As soon as I went into child’s pose and found my breath, I forgot about being in the front row and did not care who was staring at me from behind. As we inhaled what we did not want to take into the New Year, we exhaled something more positive that we wanted to bring with us. The consistent question was “What is your intention for 2018?” I had a few thoughts, but the one thing that continued to stick with me was Self-Love.
As I thought about this intention even after the class, it struck me that Self-Love is not just about self-esteem or self-confidence, because honestly I have both of those. But what I need more of is knowing my self-worth, putting myself first, saying no and indulging in more self-care.
This is my first time setting an intention, and I honestly like it more than just setting a goal. It just feels more open-ended when I say, “My intention is to practice Self-Love” it encompasses so many things. I literally am thinking about things that happen in my life and before I make a choice, I ask myself “does this honor me?” For example, the day before NYE, an acquaintance asked if I could help him with his NYE event, and in return, I would have free admission. I planned to stay in on NYE and I really wanted to keep it like that. Because of my people-pleasing personality, I asked more about what I would be doing, but I never said yes I would do it. Much to my surprise, I received a message telling me my name was on the list and to be there at 9:30. My eyes widened as I read it, I panicked a little, and re-read my messages, as I knew that I had not committed to the event. For a split second, I considered going since he assumed I would be there, but deep down inside I did not want to go. Now, my mind is racing thinking how I am going to tell him I am not coming without being an inconvenience, or being rude or letting him down. I talked it over with my sister and after our conversation; I knew I had to honor myself. I responded with a polite message, and I stayed in on NYE, as I had planned. He never responded, and I held on to that briefly, but I am learning that when I honor myself, I cannot control how the other person feels.
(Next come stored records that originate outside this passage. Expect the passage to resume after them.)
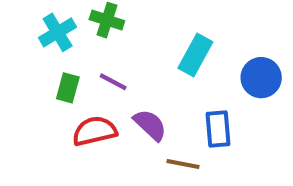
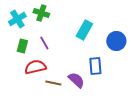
purple line: (113, 82) -> (44, 43), turned 32
purple semicircle: (150, 125) -> (76, 80), moved
brown line: (183, 164) -> (53, 83), moved

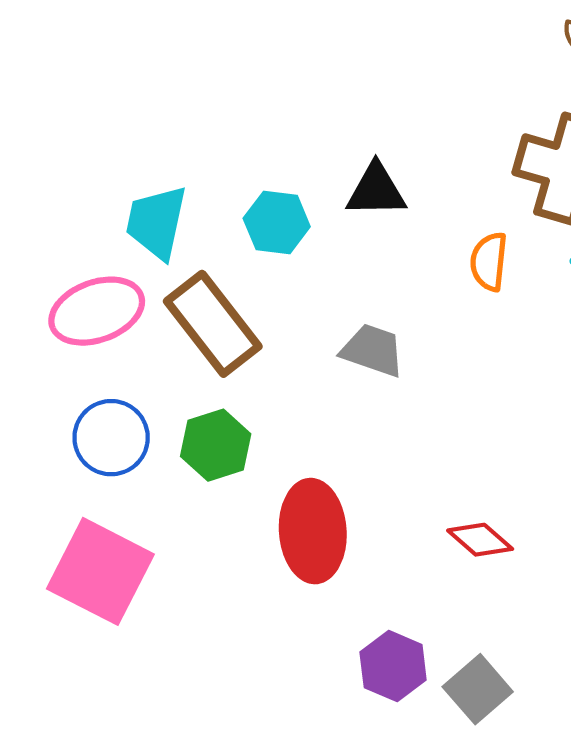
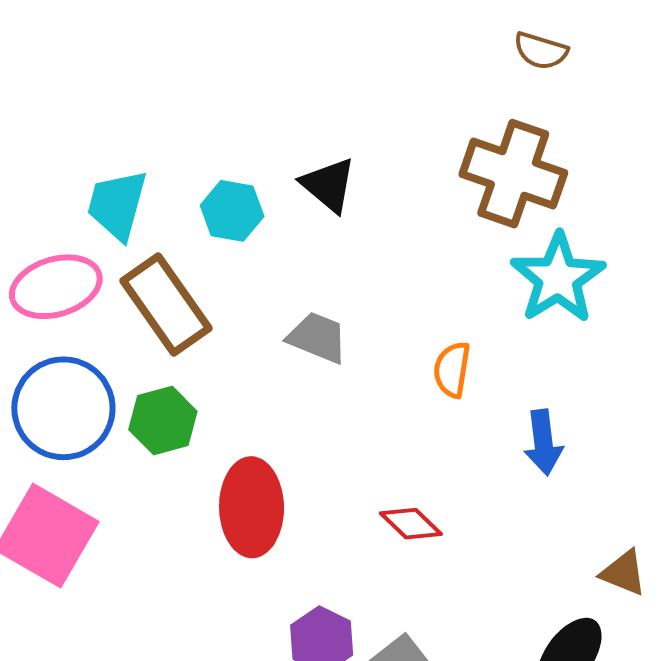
black triangle: (376, 190) -> (328, 185), turned 38
orange semicircle: (489, 262) -> (452, 370), moved
blue circle: (111, 438) -> (63, 408), size x1.4

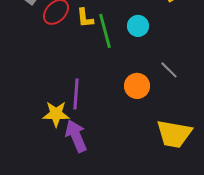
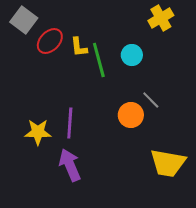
gray line: (169, 70) -> (151, 100), moved
yellow star: (56, 114) -> (38, 132), moved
My two tips in setting your own intentions would be:
- Keep it positive
Setting an intention is a positive act, so instead of saying, “stop stressing so much” you can say “Walk in peace and love”. The latter sounds obtainable, by walking in peace in love you are already cutting the stress out of your life.
- Keep it open-ended
When an intention is open-ended, it is adaptable to many situations, and you will not feel the pressure of a deadline. It becomes more of a lifestyle versus a goal.
What are your intentions for 2018? I would love to hear them!